▶ _Task item_: Tally up the lines below with "para" in them. Answer with the number only.

▶ _Provided records_:

*-*-*

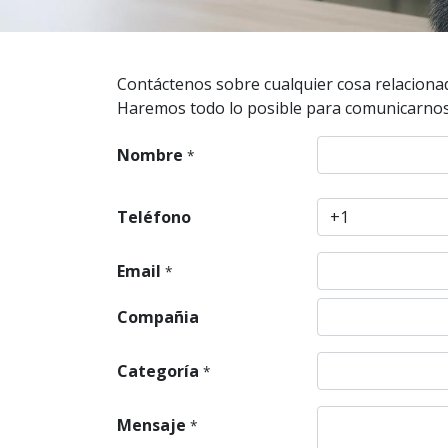
Contáctenos sobre cualquier cosa relaciona
Haremos todo lo posible para comunicarnos 
Nombre
*
Teléfono
Email
*
Compañia
Categoría
*
Mensaje
*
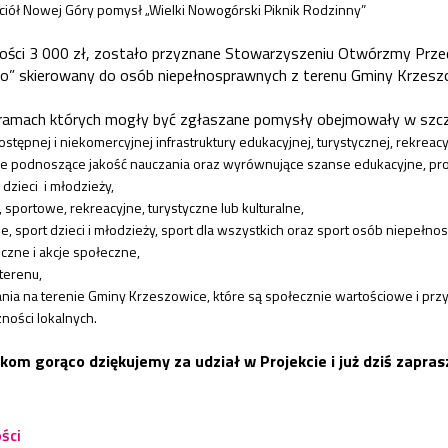
iół Nowej Góry pomysł „Wielki Nowogórski Piknik Rodzinny”
ści 3 000 zł, zostało przyznane Stowarzyszeniu Otwórzmy Przed
o” skierowany do osób niepełnosprawnych z terenu Gminy Krzesz
 ramach których mogły być zgłaszane pomysły obejmowały w szcz
tępnej i niekomercyjnej infrastruktury edukacyjnej, turystycznej, rekreacyjn
e podnoszące jakość nauczania oraz wyrównujące szanse edukacyjne, pro
dzieci i młodzieży,
 sportowe, rekreacyjne, turystyczne lub kulturalne,
, sport dzieci i młodzieży, sport dla wszystkich oraz sport osób niepełn
czne i akcje społeczne,
terenu,
ania na terenie Gminy Krzeszowice, które są społecznie wartościowe i prz
zności lokalnych.
om gorąco dziękujemy za udział w Projekcie i już dziś zapra
ści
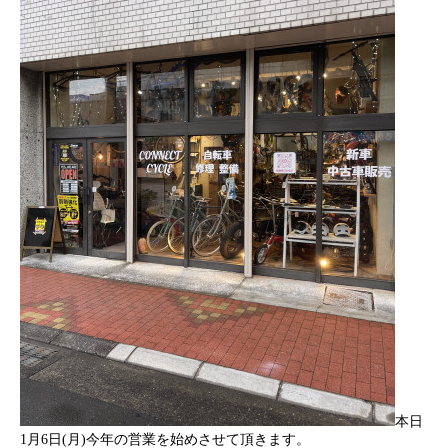
本日
1月6日(月)今年の営業を始めさせて頂きます。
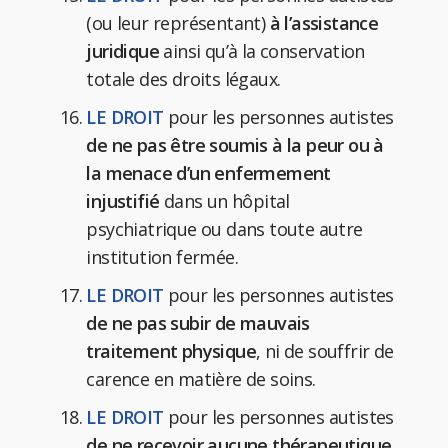
(ou leur représentant)
à l’assistance
juridique
ainsi qu’à la conservation
totale des droits légaux.
LE DROIT
pour les personnes autistes
de ne pas être soumis à la peur ou à
la menace d’un enfermement
injustifié
dans un hôpital
psychiatrique ou dans toute autre
institution fermée.
LE DROIT
pour les personnes autistes
de ne pas subir de mauvais
traitement physique
, ni de souffrir de
carence en matière de soins.
LE DROIT
pour les personnes autistes
de ne recevoir aucune thérapeutique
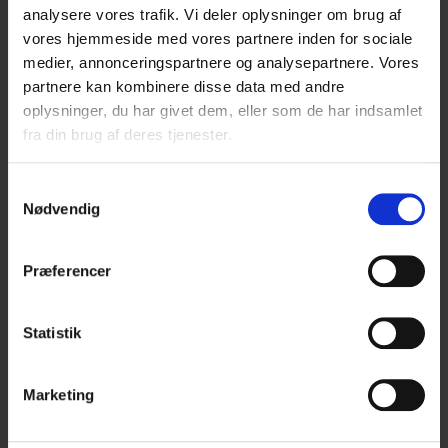
KUNDER DER HAR
analysere vores trafik. Vi deler oplysninger om brug af
vores hjemmeside med vores partnere inden for sociale
KØBT DETTE PRODUKT
medier, annonceringspartnere og analysepartnere. Vores
partnere kan kombinere disse data med andre
HAR OGSÅ KØBT
oplysninger, du har givet dem, eller som de har indsamlet
fra din brug af deres tjenester.
S
UDSOLGT
Nødvendig
a
m
t
Præferencer
y
k
k
Statistik
e
v
Marketing
a
l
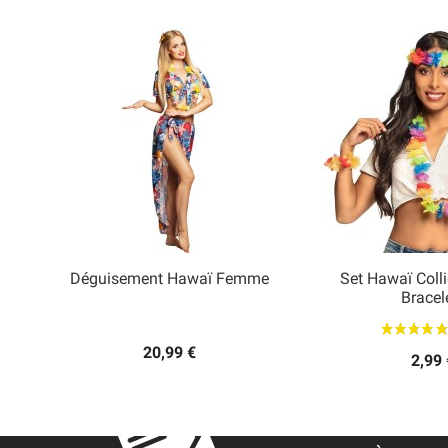
Déguisement Hawaï Femme
Set Hawaï Coll


Bracel
Aperçu rapide
Aperçu
20,99 €
2,99 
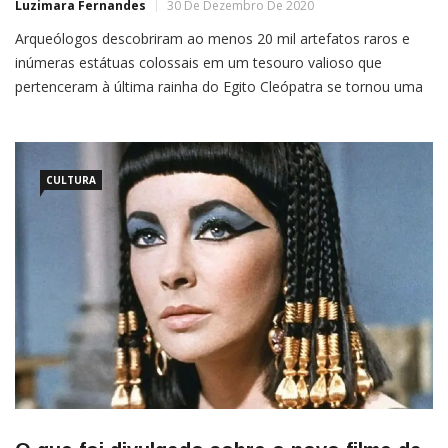
Luzimara Fernandes
30 De Dezembro De 2020
Arqueólogos descobriram ao menos 20 mil artefatos raros e
inúmeras estátuas colossais em um tesouro valioso que
pertenceram à última rainha do Egito Cleópatra se tornou uma
das mais icônicas figuras históricas. Última faraó do Egito, até
agosto de 30 a.C., quando morreu, se tornou famosa por seu
poder e conquistas — tanto territoriais quanto […]
CULTURA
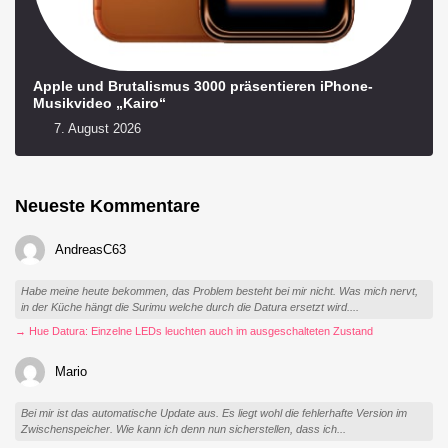
Apple und Brutalismus 3000 präsentieren iPhone-
Musikvideo „Kairo“
7. August 2026
Neueste Kommentare
AndreasC63
Habe meine heute bekommen, das Problem besteht bei mir nicht. Was mich nervt,
in der Küche hängt die Surimu welche durch die Datura ersetzt wird....
→ Hue Datura: Einzelne LEDs leuchten auch im ausgeschalteten Zustand
Mario
Bei mir ist das automatische Update aus. Es liegt wohl die fehlerhafte Version im
Zwischenspeicher. Wie kann ich denn nun sicherstellen, dass ich...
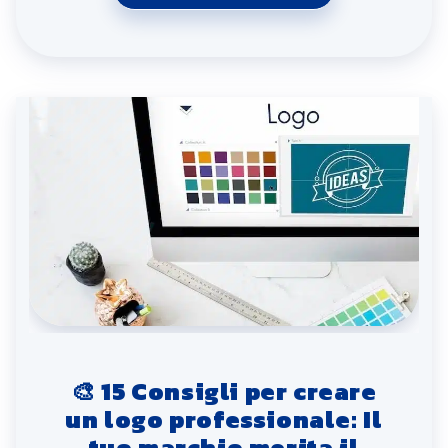
🎨 15 Consigli per creare
un logo professionale: Il
tuo marchio merita il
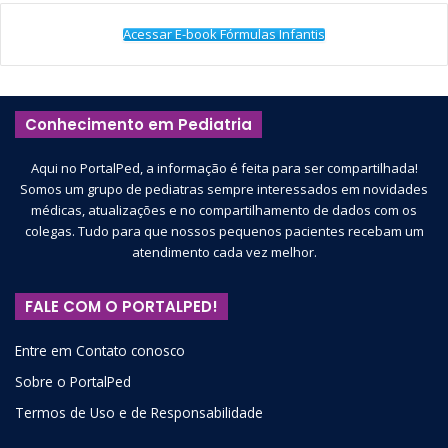
Acessar E-book Fórmulas Infantis
Conhecimento em Pediatria
Aqui no PortalPed, a informação é feita para ser compartilhada!
Somos um grupo de pediatras sempre interessados em novidades
médicas, atualizações e no compartilhamento de dados com os
colegas. Tudo para que nossos pequenos pacientes recebam um
atendimento cada vez melhor.
FALE COM O PORTALPED!
Entre em Contato conosco
Sobre o PortalPed
Termos de Uso e de Responsabilidade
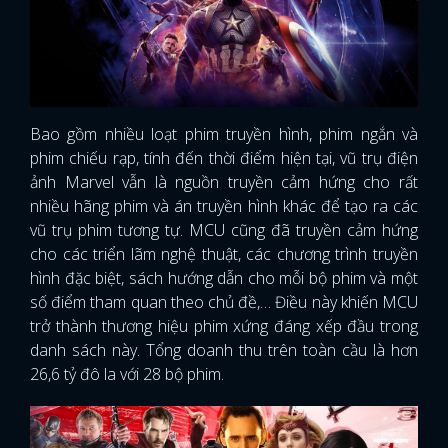
Bao gồm nhiều loạt phim truyền hình, phim ngắn và
phim chiếu rạp, tính đến thời điểm hiện tại, vũ trụ điện
ảnh Marvel vẫn là nguồn truyền cảm hứng cho rất
nhiều hãng phim và án truyền hình khác để tạo ra các
vũ trụ phim tương tự. MCU cũng đã truyền cảm hứng
cho các triển lãm nghệ thuật, các chương trình truyền
hình đặc biệt, sách hướng dẫn cho mỗi bộ phim và một
số điểm tham quan theo chủ đề,… Điều này khiến MCU
trở thành thương hiệu phim xứng đáng xếp đầu trong
danh sách này. Tổng doanh thu trên toàn cầu là hơn
26,6 tỷ đô la với 28 bộ phim.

*-*-*

▶ _Written answer_: 3